TO DO:
Copy exactly the lines of the records below, and only those lines, beginning with the line that contains "OTHER PUBLICATIONS" and ending with the line that contains "culture, art, and history.".
Start of THE DATA
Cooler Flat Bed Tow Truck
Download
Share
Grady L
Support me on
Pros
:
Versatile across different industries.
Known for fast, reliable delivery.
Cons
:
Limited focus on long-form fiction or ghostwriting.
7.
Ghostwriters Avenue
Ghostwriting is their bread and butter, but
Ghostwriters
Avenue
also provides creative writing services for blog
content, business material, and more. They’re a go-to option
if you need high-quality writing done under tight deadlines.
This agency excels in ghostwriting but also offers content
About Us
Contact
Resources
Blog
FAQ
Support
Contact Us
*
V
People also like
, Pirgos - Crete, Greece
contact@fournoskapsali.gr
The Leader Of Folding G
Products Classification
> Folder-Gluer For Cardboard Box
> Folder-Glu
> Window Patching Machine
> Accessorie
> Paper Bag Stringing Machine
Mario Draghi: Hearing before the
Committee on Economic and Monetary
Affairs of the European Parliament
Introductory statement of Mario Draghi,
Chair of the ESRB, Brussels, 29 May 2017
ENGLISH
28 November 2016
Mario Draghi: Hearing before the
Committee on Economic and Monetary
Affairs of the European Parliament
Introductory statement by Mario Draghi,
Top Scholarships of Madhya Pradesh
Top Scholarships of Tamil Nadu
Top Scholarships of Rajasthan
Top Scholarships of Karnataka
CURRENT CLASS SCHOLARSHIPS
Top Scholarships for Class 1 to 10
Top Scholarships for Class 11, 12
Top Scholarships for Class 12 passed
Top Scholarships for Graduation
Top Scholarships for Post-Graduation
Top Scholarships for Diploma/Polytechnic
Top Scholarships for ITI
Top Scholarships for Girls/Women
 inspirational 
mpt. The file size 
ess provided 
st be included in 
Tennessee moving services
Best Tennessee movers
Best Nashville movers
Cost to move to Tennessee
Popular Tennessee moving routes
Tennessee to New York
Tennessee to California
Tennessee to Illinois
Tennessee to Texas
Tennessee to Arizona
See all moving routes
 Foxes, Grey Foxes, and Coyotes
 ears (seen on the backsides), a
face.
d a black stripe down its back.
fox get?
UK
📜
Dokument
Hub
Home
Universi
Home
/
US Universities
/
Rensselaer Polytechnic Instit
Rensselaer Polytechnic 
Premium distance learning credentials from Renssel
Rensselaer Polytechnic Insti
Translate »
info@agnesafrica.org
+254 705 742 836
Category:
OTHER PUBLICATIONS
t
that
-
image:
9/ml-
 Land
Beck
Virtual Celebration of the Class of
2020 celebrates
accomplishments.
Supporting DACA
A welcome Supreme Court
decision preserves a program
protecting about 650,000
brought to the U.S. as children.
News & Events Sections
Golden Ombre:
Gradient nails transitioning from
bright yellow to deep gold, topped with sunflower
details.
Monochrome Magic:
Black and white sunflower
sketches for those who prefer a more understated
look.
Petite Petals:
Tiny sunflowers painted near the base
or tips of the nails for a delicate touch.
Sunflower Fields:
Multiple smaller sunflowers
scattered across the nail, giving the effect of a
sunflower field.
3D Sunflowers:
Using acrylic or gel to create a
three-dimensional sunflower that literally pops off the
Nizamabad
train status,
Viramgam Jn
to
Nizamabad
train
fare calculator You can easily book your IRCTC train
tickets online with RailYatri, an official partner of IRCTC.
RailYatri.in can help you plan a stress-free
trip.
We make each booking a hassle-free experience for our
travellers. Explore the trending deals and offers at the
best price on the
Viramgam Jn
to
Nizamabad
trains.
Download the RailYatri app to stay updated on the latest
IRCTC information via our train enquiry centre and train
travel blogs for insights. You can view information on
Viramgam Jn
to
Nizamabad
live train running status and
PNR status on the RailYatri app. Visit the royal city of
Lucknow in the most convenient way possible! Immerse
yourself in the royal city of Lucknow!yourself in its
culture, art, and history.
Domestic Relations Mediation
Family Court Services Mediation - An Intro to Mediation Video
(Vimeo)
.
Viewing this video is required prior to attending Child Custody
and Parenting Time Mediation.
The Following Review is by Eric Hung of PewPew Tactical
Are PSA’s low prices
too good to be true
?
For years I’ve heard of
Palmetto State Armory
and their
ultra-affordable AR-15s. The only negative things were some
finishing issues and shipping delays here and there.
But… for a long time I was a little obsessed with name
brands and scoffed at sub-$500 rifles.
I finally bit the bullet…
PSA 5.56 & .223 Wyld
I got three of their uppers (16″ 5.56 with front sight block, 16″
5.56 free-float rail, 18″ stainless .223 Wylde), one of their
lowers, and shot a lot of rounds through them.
End of THE DATA
ANSWER BELOW:
OTHER PUBLICATIONS
t
that
-
image:
9/ml-
 Land
Beck
Virtual Celebration of the Class of
2020 celebrates
accomplishments.
Supporting DACA
A welcome Supreme Court
decision preserves a program
protecting about 650,000
brought to the U.S. as children.
News & Events Sections
Golden Ombre:
Gradient nails transitioning from
bright yellow to deep gold, topped with sunflower
details.
Monochrome Magic:
Black and white sunflower
sketches for those who prefer a more understated
look.
Petite Petals:
Tiny sunflowers painted near the base
or tips of the nails for a delicate touch.
Sunflower Fields:
Multiple smaller sunflowers
scattered across the nail, giving the effect of a
sunflower field.
3D Sunflowers:
Using acrylic or gel to create a
three-dimensional sunflower that literally pops off the
Nizamabad
train status,
Viramgam Jn
to
Nizamabad
train
fare calculator You can easily book your IRCTC train
tickets online with RailYatri, an official partner of IRCTC.
RailYatri.in can help you plan a stress-free
trip.
We make each booking a hassle-free experience for our
travellers. Explore the trending deals and offers at the
best price on the
Viramgam Jn
to
Nizamabad
trains.
Download the RailYatri app to stay updated on the latest
IRCTC information via our train enquiry centre and train
travel blogs for insights. You can view information on
Viramgam Jn
to
Nizamabad
live train running status and
PNR status on the RailYatri app. Visit the royal city of
Lucknow in the most convenient way possible! Immerse
yourself in the royal city of Lucknow!yourself in its
culture, art, and history.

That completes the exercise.